Intellectual property lawyers will be very familiar with the usual form of order for the injunctive relief awarded in trade mark infringement cases. It extends to any name, word, mark, sign or device ‘substantially identical with or deceptively similar to’ the registered mark in suit. In registered design cases, on the other hand, the appropriate form of order is not so clear.

In NSW, a decision by the Federal Court in Multisteps v Source and Sell [2013] FCA 743 has been influential in suggesting that injunctive relief in registered design cases should be limited to the specific products alleged to infringe.
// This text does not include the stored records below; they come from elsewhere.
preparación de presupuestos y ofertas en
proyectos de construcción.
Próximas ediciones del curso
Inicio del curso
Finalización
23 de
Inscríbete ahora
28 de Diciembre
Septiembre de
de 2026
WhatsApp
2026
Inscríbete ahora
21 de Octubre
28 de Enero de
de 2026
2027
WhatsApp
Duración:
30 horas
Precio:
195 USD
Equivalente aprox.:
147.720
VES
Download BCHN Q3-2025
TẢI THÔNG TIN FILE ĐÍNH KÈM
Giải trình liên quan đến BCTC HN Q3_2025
However, a more recent decision in Hunter Pacific International Pty Ltd v Martec Pty Ltd (No 2) [2016] FCA 1041 saw Justice Nicholas grant an injunction in broad terms, consistent with the usual form of order in trade mark and copyright infringement cases.

HUNTER PACIFIC V MARTEC: THE FACTS OF THE CASE

In July 2016, Justice Nicholas found that Martec’s Razor ceiling fan infringed Hunter Pacific’s Australian Registered Design 340171 for a ceiling fan hub, that is, a ceiling fan excluding the blades (Hunter Pacific Pty Limited v Martec Pty Limited [2016] FCA 796).
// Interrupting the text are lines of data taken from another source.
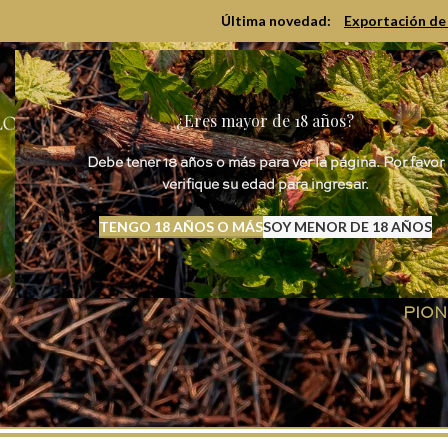
Última novedad:
Exportación de 
CATÁL
¿Eres mayor de 18 años?
Debe tener 18 años o más para ver la página. Por favor
verifique su edad para ingresar.
TENGO 18 AÑOS O MÁS
SOY MENOR DE 18 AÑOS
PION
The Federal Court found that the “sleek, thin and flat aesthetic” of the registered design was replicated in Martec’s Razor ceiling fan. The alleged infringing item was defined in the pleadings by reference to images of the Razor ceiling fan that included model numbers in the bottom corner of the image.
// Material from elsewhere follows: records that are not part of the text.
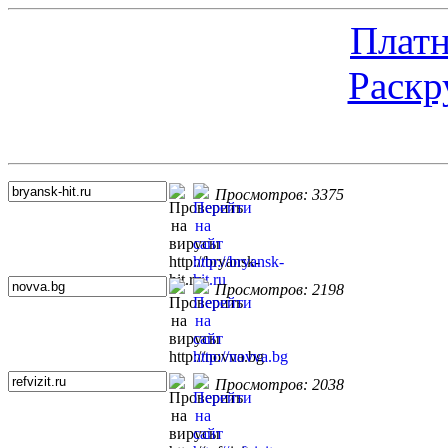
Платн
Раскр
Топ 5 сайтов
Просмотров: 3375
Просмотров: 2198
Просмотров: 2038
The parties disagreed on the appropriate form of orders to give effect to his Honour’s finding of infringement.

Hunter Pacific argued that it was entitled to an injunction restraining Martec from importing into, offering for sale and selling, keeping for the purpose of offering for sale and selling and otherwise disposing of in Australia the Razor Ceiling Fan and any ceiling fan identical or substantially similar in overall impression to the infringed Registered Design. The words “identical or substantially similar in overall impression” come from section 19 of the Designs Act.

On the other hand, Martec argued that the appropriate injunction should be similar to the form of order made in the Multisteps case, a decision of Justice Yates who is an experienced intellectual property judge. That is, an injunction confined to products identified by model number.

Martec submitted that, as the Razor ceiling fan was defined in Hunter Pacific’s pleadings by reference to pictures that included the model numbers, Hunter Pacific’s injunction should be confined by an express reference to the model numbers. Further, Martec considered that it would be too difficult for it to make an assessment as to whether a ceiling fan, either new or existing, was “identical, or substantially similar in overall impression” to the Registered Design.

HUNTER PACIFIC V MARTEC: THE REASONING

Justice Nicholas rejected Martec’s arguments, reasoning that similar orders are often made in:

  • trade mark cases (where a party is restrained from using an identical or substantially similar design); and
  • copyright cases (where courts are often make orders restraining a party from reproducing a substantial part of the relevant work).

On this basis, Justice Nicholas considered that the broader form of injunction would be appropriate and he ordered accordingly. Interestingly, Justice Nicholas was also not prepared to grant the respondent a stay of the injunction pending its foreshadowed appeal (which has now been lodged).

Given the rarity of registered design cases, we expect that the appeal will be watched with keen interest, including any challenge to the broad form of injunction ordered by Justice Nicholas at first instance.